Digital forensic investigators help catch and put away criminals by using techniques such as data recovery to find incriminating evidence on a suspect’s devices. Convictions have been achieved by looking at e-mails, Internet searches, and deleted files. Here are some examples of how data recovery programs have helped law enforcement identify criminals.
Digital forensics is a new type of forensics that finds evidence of criminal activity on “digital artifacts”: computers, cloud drives, hard drives, mobile devices, and the like.
Much of the evidence that digital forensic investigators can collect to present in court is gathered through the use of data recovery programs. For example, deleted files can be found again with the use of programs like DataNumen Data Recovery and password protected files can be opened with programs similar to DataNumen Outlook Password Recovery.
Data recovery programs are commonly available to the general public and law enforcement agencies may use these or more sophisticated programs to gather evidence for an arrest or a warrant or even to gain a conviction. This was the case with the five criminals below.
1. Dennis Rader
Dennis Radar was a serial killer who killed at least ten people in Kansas from 1974 to 1991. He was known as the BTK killer for his MO. He would break into his victim’s homes and bind, torture, and kill them.

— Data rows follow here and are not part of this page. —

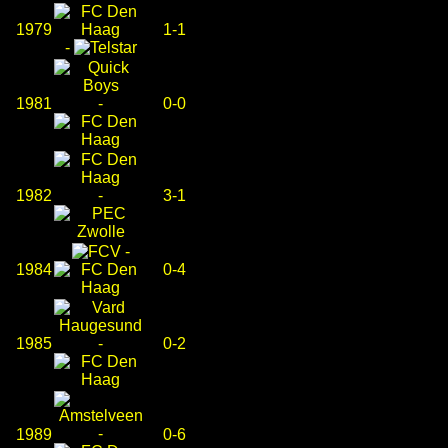
1979
1-1
-
1981
-
0-0
1982
-
3-1
-
1984
0-4
1985
-
0-2
-
1989
0-6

Radar would send taunting letters to law enforcement and media and this was eventually what helped lead to his capture. Radar had sent a floppy disk to a TV station and digital forensic scientists were able to recover a deleted Microsoft Word document on it that led them to identify Rader.
2. Joseph E. Duncan III
Joseph Edward Duncan III is a child molester and serial killer who is currently on death row for the kidnapping and murder of a family in Idaho and the murder of a boy in California.
When digital forensic investigators examined his computer, there were able to recover a spreadsheet where he planned out his crimes. This was used as evidence that his actions were premeditated and was one of the reasons why he was given the death penalty.
3. Robert Frederick Glass
Robert Frederick Glass was convicted or torturing and strangling to death Sharon Rina Lopatka in Maryland.
Police were alerted to Glass’ involvement in Lopatka’s murder after six weeks of e-mail conversations were found between the two leading up to her death. The two had met up for a tryst to fulfill torture sexual fantasies that Lopatka had.
This case, back in 1996, is one of the first recognized cases of police identifying a murder suspect due to evidence found in e-mails.
4. Dr. Conrad Murray
Dr. Murray was the personal physician of pop singer Michael Jackson. Jackson died of an overdose of a general anesthetic called propofol.
Dr. Murray was charged with involuntary manslaughter for Jackson’s death. His conviction was partially due to evidence that was found on this computer that showed he had been prescribing more and more of a propofol to Jackson.
5. Krener Lusha
In 2009, in the United Kingdom, Krener Lusha was arrested on suspicion of planning to commit terrorist acts. Law enforcement moved to arrest Lusha based on digital evidence.
During his arrest, Lusha’s laptop was seized and digital forensics uncovered his search history, which included searches on how to make bombs and suicide vests. The corresponding materials recommended by his search were also found in his apartment.
Transcripts of recovered chats where Lusha presented himself as a “terrorist” who wanted to see “Jews and Americans killed” were retrieved from his laptop and presented in court.